Entries supplied:
<<<<

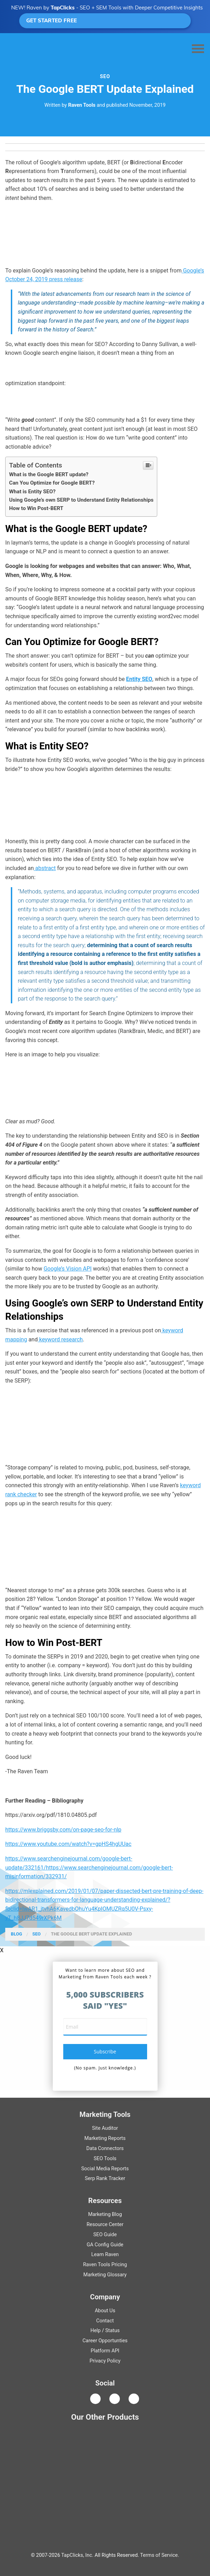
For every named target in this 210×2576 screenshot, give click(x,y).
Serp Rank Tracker (105, 2178)
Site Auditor (105, 2128)
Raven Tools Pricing (105, 2265)
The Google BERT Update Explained (91, 1934)
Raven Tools (81, 105)
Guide (105, 2235)
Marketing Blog (105, 2214)
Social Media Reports (105, 2169)
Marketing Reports (104, 2138)
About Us (105, 2311)
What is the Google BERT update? (48, 474)
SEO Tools (105, 2159)
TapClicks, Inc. (77, 2555)
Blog (16, 1934)
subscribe (105, 2051)
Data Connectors (105, 2148)
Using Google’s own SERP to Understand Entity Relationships (81, 500)
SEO (105, 76)
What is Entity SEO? (32, 491)
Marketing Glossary (105, 2275)
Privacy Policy (105, 2361)
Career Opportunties (105, 2341)
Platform (105, 2351)
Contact (105, 2321)
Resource (105, 2224)
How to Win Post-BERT (36, 508)
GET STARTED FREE (105, 20)
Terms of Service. (159, 2555)
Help (95, 2331)
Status (112, 2331)
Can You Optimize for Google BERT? (52, 483)
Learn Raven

>>>>

What the task requires: Write down exactly the line with "Using Google’s own", then each line after it through the end of the data.

Solution to the problem:
Using Google’s own SERP to Understand Entity Relationships (81, 500)
SEO (105, 76)
What is Entity SEO? (32, 491)
Marketing Glossary (105, 2275)
Privacy Policy (105, 2361)
Career Opportunties (105, 2341)
Platform (105, 2351)
Contact (105, 2321)
Resource (105, 2224)
How to Win Post-BERT (36, 508)
GET STARTED FREE (105, 20)
Terms of Service. (159, 2555)
Help (95, 2331)
Status (112, 2331)
Can You Optimize for Google BERT? (52, 483)
Learn Raven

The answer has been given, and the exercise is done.